Regardless of Norris’s ill fortune in qualifying, Oscar Piastri’s victory was a brilliant and fully-deserved one.
But sometimes races play out not according to merit but just to random fortune, especially on street tracks. Consider Daniel Ricciardo’s Baku victory of 2017. He’d crashed in Q3, putting him just 10th on the grid in a Red Bull which should have qualified on the second row. He was running ninth in the early laps but the team was watching with alarm how his front brake temperatures were rising fast. A piece of Kimi Räikkönen’s front wing — the Ferrari had made contact with Valtteri Bottas’s Mercedes on the first lap — was lodged in one of Ricciardo’s front brake ducts.

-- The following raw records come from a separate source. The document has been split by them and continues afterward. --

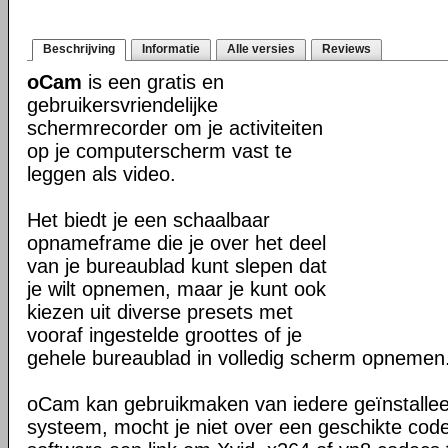
Beschrijving
Informatie
Alle versies
Reviews
oCam
is een gratis en
gebruikersvriendelijke
schermrecorder om je activiteiten
op je computerscherm vast te
leggen als video.
Het biedt je een schaalbaar
opnameframe die je over het deel
van je bureaublad kunt slepen dat
je wilt opnemen, maar je kunt ook
kiezen uit diverse presets met
vooraf ingestelde groottes of je
gehele bureaublad in volledig scherm opnemen
oCam kan gebruikmaken van iedere geïnstallee
systeem, mocht je niet over een geschikte cod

The team left him out as long as they dared – so as to lose him fewer places when he would inevitably have to pit early to have the debris removed before the brakes fried – but that was only five laps. When he rejoined to begin lap six – now on the harder tyre, with the intention of going to the end in a damage recovery drive – there were only three cars behind him. Ricciardo’s error in qualifying was looking particularly costly now.
But…
Daniil Kvyat’s Toro Rosso broke down, coming to a halt at an awkward place and causing the safety car to be deployed on lap 12. Almost everyone had started on the softer tyre but this safety car provided a perfect opportunity to get onto the harder tyre on which to get to the end. Red Bull at this point played a masterstroke – by bringing Ricciardo in along with everyone else. But because he’d already used the harder tyre in those six laps since his enforced first stop – they would put him on the softer tyre, perfect for picking off the harder-tyred cars ahead of him on the safety car restart. Ricciardo’s fantastic late-braking judgement made him the perfect driver to exploit this situation. But it would probably mean he’d have to make an extra stop to get to the end.
He immediately scythed past Kevin Magnussen into Turn 1 and was lining up a group ahead of him ready for the next lap when the safety car was deployed again – this time to clear further debris from the track.

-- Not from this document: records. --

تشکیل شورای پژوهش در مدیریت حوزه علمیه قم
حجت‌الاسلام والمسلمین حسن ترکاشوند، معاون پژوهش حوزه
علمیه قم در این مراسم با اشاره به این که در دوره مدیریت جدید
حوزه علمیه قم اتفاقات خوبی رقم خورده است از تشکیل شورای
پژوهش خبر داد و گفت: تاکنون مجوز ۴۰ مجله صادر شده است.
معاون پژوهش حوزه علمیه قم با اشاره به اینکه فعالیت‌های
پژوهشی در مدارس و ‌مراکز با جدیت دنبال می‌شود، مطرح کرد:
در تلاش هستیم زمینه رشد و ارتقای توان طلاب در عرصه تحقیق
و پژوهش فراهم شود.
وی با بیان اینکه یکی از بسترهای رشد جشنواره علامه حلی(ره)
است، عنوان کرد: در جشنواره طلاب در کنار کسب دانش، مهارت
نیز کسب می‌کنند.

It was lap 19 as the race got going once more and Ricciardo immediately dive-bombed his way past Nico Hülkenberg. No sooner had he done this than there was another incident – the two Force Indias of Sergio Perez and Esteban Ocon had collided at Turn 2, leaving debris all over the track, some of which then punctured Räikkönen’s tyre, creating yet more debris as he trailed back to the pits. The safety car came out yet again but Fernando Alonso radioed that it might be a better idea to throw a red flag so that the debris could be properly cleared. Race director Charlie Whiting agreed.
With all the carnage ahead of him, plus his overtaking moves, Ricciardo was now up to fifth as the race was put on pause. With everyone free now to change tyres, they were all on the softer compound which from here would be good to go the distance. Which meant that Ricciardo was no longer going to have to make that extra stop. His race was coming alive. He could be overheard talking to Helmut Marko on the grid how he thought he could probably pass both the Williams cars (of Lance Stroll and Felipe Massa) immediately ahead of him in one go. When the race finally began again, he did exactly that! He was now running third, with no more stops to make.
Third would have counted as a great recovery from being almost at the back after five laps.
But…
On the second restart Sebastian Vettel, running second behind Lewis Hamilton, had deliberately driven into the side of his rival in retaliation for what he believed was a brake test (later telemetry showed Hamilton had not braked, but merely lifted off). Vettel would be given a 10sec stop-and-go penalty for this. Then Hamilton’s cockpit surround worked itself loose – and he was obliged by race control to pit to have it secured. What that also secured of course was the most unlikely of victories for Ricciardo. He made his in-lap, as he described, “giggling like a schoolboy”. Which seemed apt after the schoolboy error in qualifying, but he’d been perfect in grabbing the opportunities lady luck threw at him subsequently.